With light spices and a generous layer of sweet vanilla ricotta frosting, this recipe will easily win you over. It’s a much healthier — but still simple to bake — version of the classic carrot cake, and is also gluten-free, so it’s perfect for anyone with intolerances! The cake will keep for up to three days in an airtight container in the fridge.

Serves 10



  • 3 1/2 cups almond meal
  • 2 tsp vanilla extract
  • 2 tsp ground cinnamon
  • 1/2 tsp ground nutmeg
  • 2 tsp gluten-free baking powder
  • 1/2 cup maple syrup
  • 1/4 cup macadamia oil
  • 1/2 orange, juiced and zested
  • 3 eggs, lightly beaten
  • 500g carrots, grated
  • 1/3 cup pumpkin seeds (pepitas), toasted
  • 1/3 cup walnuts, chopped
  • 1/4 cup almonds, roasted and chopped


  • 200g firm ricotta
  • 1 tbsp maple syrup
  • Pinch of ground cinnamon
  • 1/2 tsp vanilla extract


  1. Preheat oven to 180C. Grease a 20cm-round cake pan and line with baking paper.
  2. Place almond meal, vanilla, cinnamon, nutmeg and baking powder in a bowl and use a wooden spoon to combine. Add maple syrup, oil, orange zest and juice and eggs, and stir until well combined. Gently fold in carrot, then pepitas and walnuts.
  3. Spoon batter into prepared pan.

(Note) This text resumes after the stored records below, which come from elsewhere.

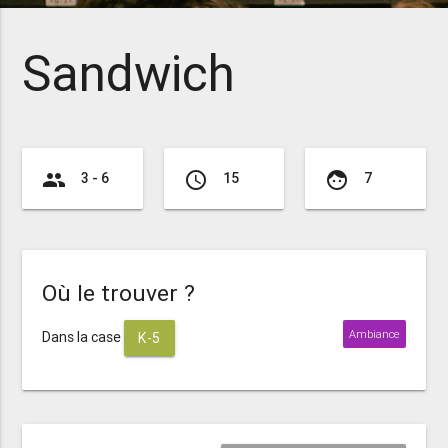
Sandwich
group
access_time
face
3 - 6
15
7
Où le trouver ?
Ambiance
Dans la case
K-5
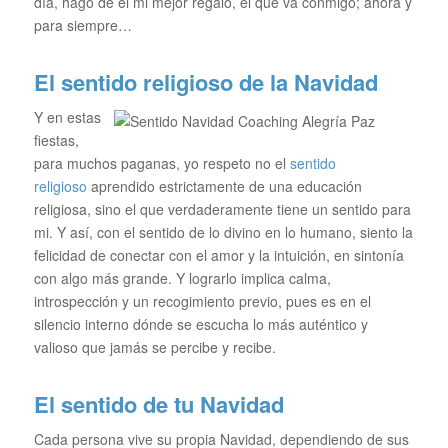
día, hago de él mi mejor regalo, el que va conmigo; ahora y
para siempre…
El sentido religioso de la Navidad
Y en estas
fiestas,
para muchos paganas, yo respeto no el
sentido
religioso
aprendido estrictamente de una educación
religiosa, sino el que verdaderamente tiene un sentido para
mi. Y así, con el sentido de lo divino en lo humano, siento la
felicidad de conectar con el amor y la intuición, en sintonía
con algo más grande. Y lograrlo implica calma,
introspección y un recogimiento previo, pues es en el
silencio interno dónde se escucha lo más auténtico y
valioso que jamás se percibe y recibe.
El sentido de tu Navidad
Cada persona vive su propia Navidad, dependiendo de sus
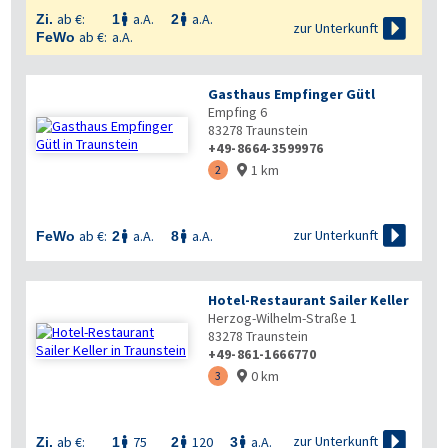
ab €:
a.A.
a.A.
Zi.
1
2



zur Unterkunft
ab €:
a.A.
FeWo
Gasthaus Empfinger Gütl
Empfing 6
83278
Traunstein
+49-8664-3599976
1 km
2


zur Unterkunft
ab €:
a.A.
a.A.
FeWo
2
8


Hotel-Restaurant Sailer Keller
Herzog-Wilhelm-Straße 1
83278
Traunstein
+49-861-1666770
0 km
3


zur Unterkunft
ab €:
75
120
a.A.
Zi.
1
2
3




Bake for 1 hour and 15 minutes or until a skewer inserted in the centre comes out clean. If the top becomes too brown during cooking, cover with foil.
  4. Remove from oven and allow to cool slightly in the pan before turning out onto a wire rack to cool completely.
  5. For the icing, whisk ricotta, maple syrup, cinnamon and vanilla in a stand mixer fitted with the whisk attachment until combined. Add 2 tablespoons water and continue whisking until smooth.
  6. To spread icing on top of cake, use a spatula. Sprinkle with roasted almonds before serving.